Generating new runbook:

Read git diff HEAD~3 to find changed files in cmd/skillshare/ or internal/
Read changed files to understand new/modified functionality
Validate all CLI flags before writing — for every ss <command> <flag> in the runbook:
- Grep cmd/skillshare/<command>.go for the exact flag string (e.g. "--force")
- Run ss <command> --help inside container if needed
- Common mistakes to avoid:
  - uninstall --yes → wrong, use --force / -f
  - init --target <name> → wrong, init has no --target flag
  - init -p has a completely separate flag set from global init — only supports --targets, --discover, --select, --mode, --dry-run. Global-only flags like --no-copy, --no-skill, --no-git, --all-targets, --force do NOT exist in project mode
  - Audit custom rules: disable by rule ID (e.g. prompt-injection-0, prompt-injection-1), NOT pattern name (e.g. prompt-injection).
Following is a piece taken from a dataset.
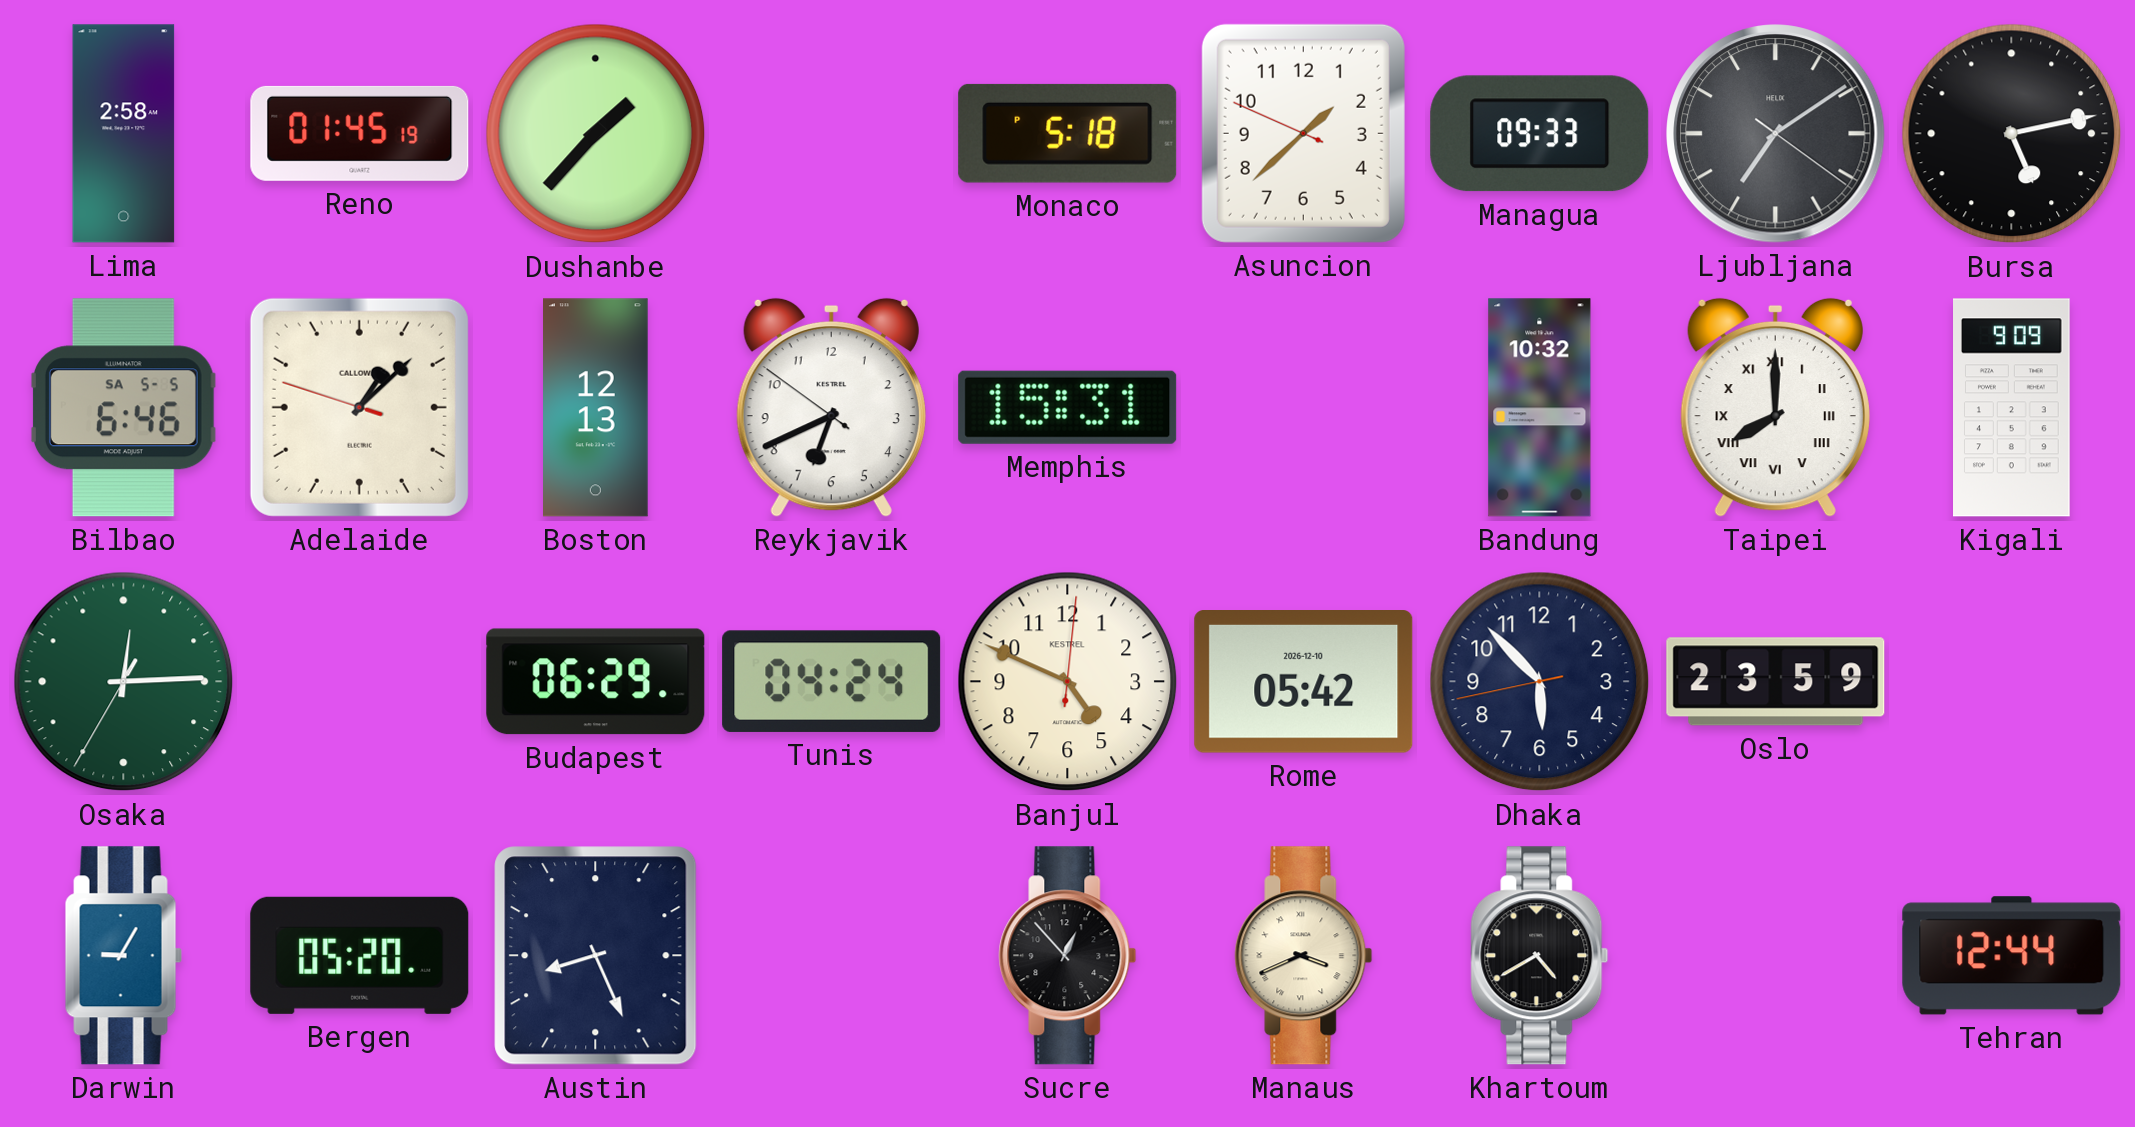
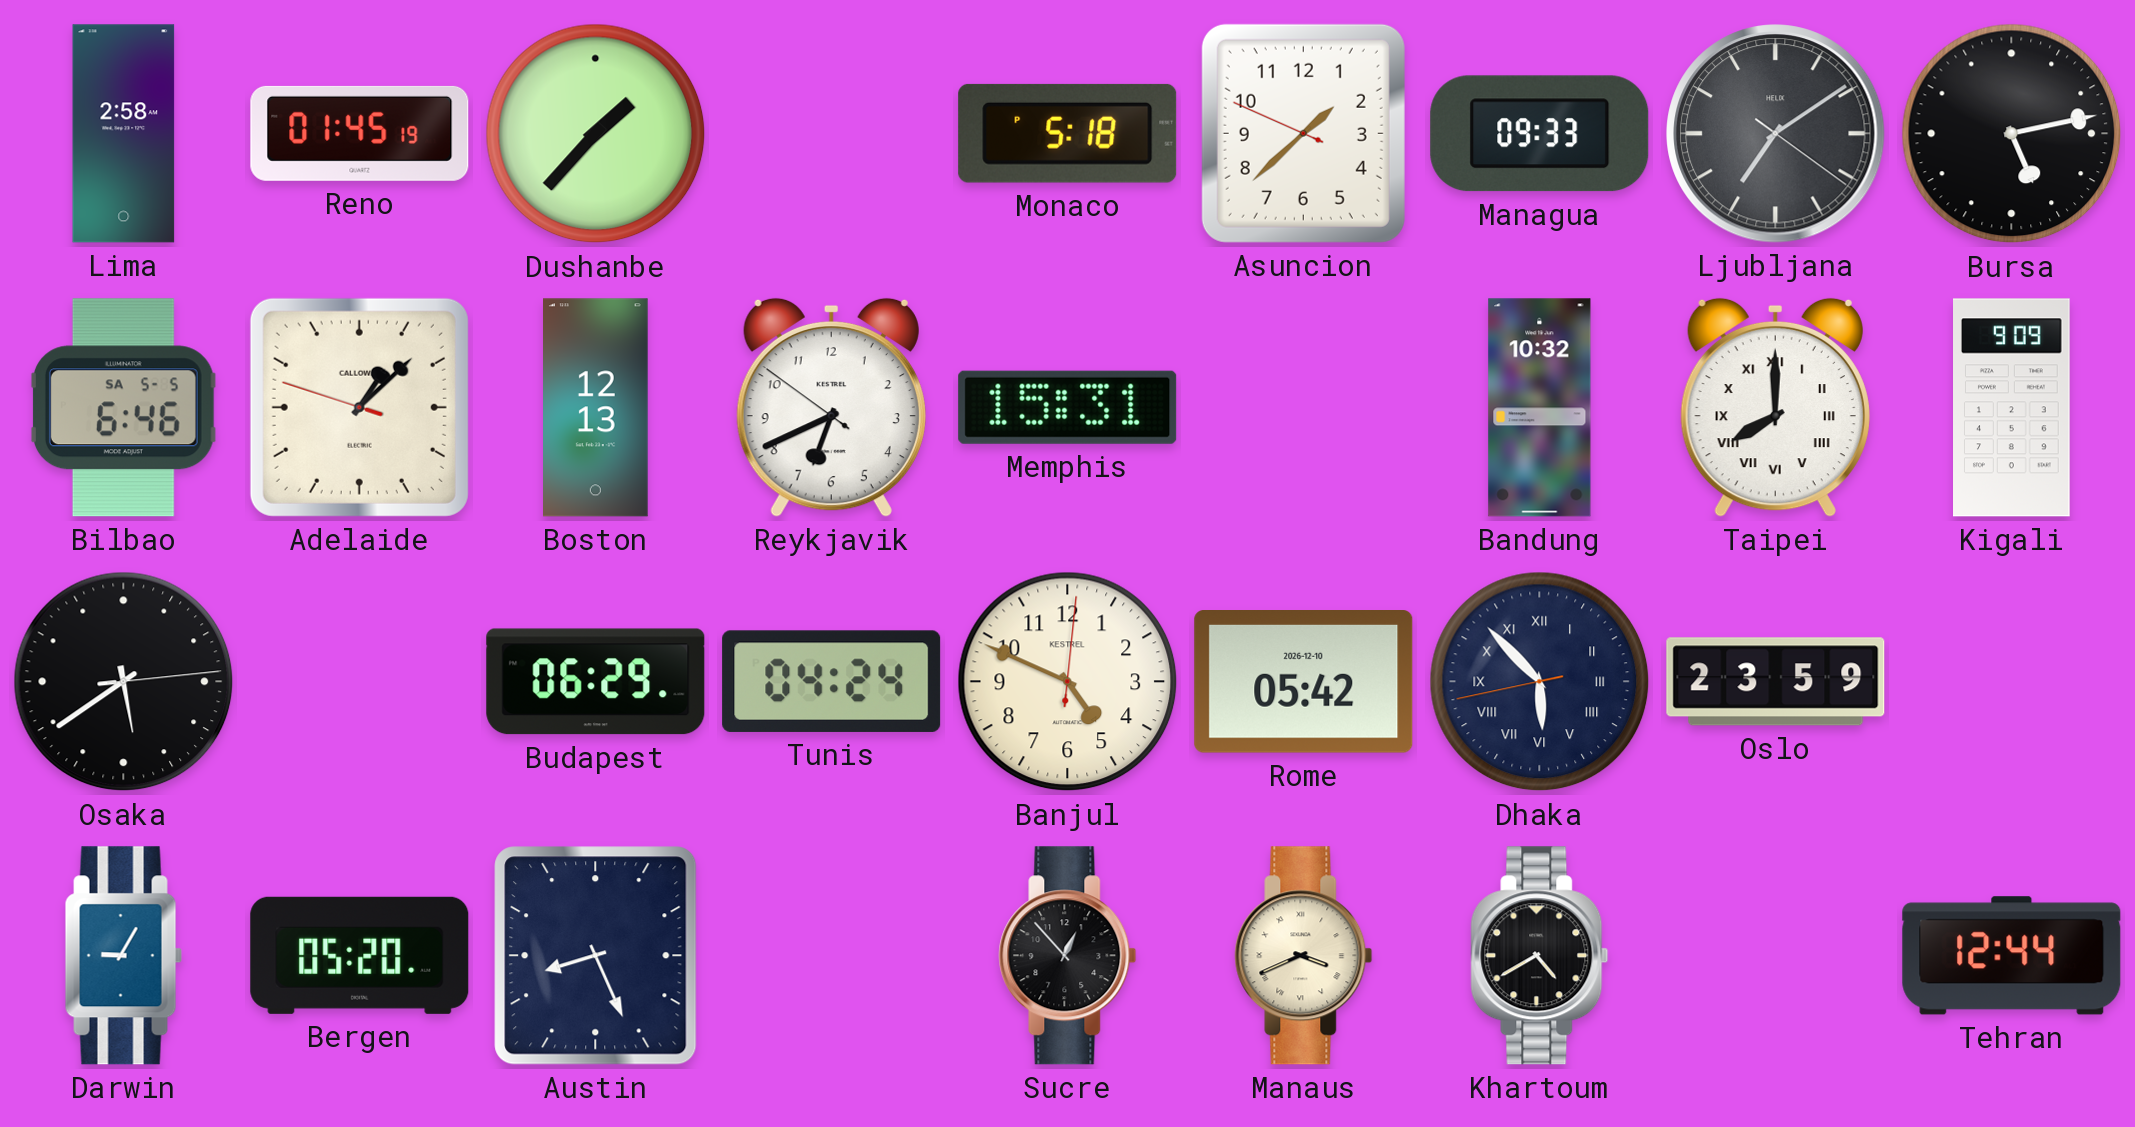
Osaka: 12:14 -> 5:39
Osaka dial: green -> black
Dhaka numerals: Arabic -> Roman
Rule IDs are in internal/audit/rules.yaml
Generate new runbook to ai_docs/tests/<slug>_runbook.md, following existing conventions:
- YAML-free, pure Markdown
- Has Scope, Environment, Steps (each with bash + Expected), Pass Criteria
- Use jq: assertions in Expected blocks for JSON commands — e.g. - jq: .extras | length == 1. This is a native mdproof assertion type, NOT a bash jq pipe
- Use --json + jq -e in bash for inline verification within multi-command steps
- Config idempotency — never bare cat >> config.yaml; always prepend sed -i '/^section:/,$d' to remove existing section first, or use CLI commands (ss extras init, ss extras remove --force) that handle duplicates
- Check ai_docs/tests/runbook.json for project-level config (build, setup, teardown, step_setup, timeout) that affects all runbooks
- Check .mdproof/lessons-learned.md for known assertion patterns and gotchas
Run the runbook quality checklist (see below) before executing
Then execute the new runbook (same flow as above)

Phase 4: Cleanup & Report

Ask user before cleanup (via AskUserQuestion):
- Option A: Delete ssenv environment now
- Option B: Keep for manual debugging (print env name for later ssenv delete)

If user chose Option A:

docker exec $CONTAINER ssenv delete "$ENV_NAME" --force

Output summary (derived from the runbook JSON output):

── E2E Test Report ──

Runbook:  {runbook name}
Env:      {ENV_NAME}
Duration: {duration_ms}ms

Step 1: {title}  PASS
Step 2: {title}  PASS
Step 3: {title}  FAIL ← exit_code={N}, stderr: {error detail}
...

Result: {passed}/{total} passed ({skipped} skipped)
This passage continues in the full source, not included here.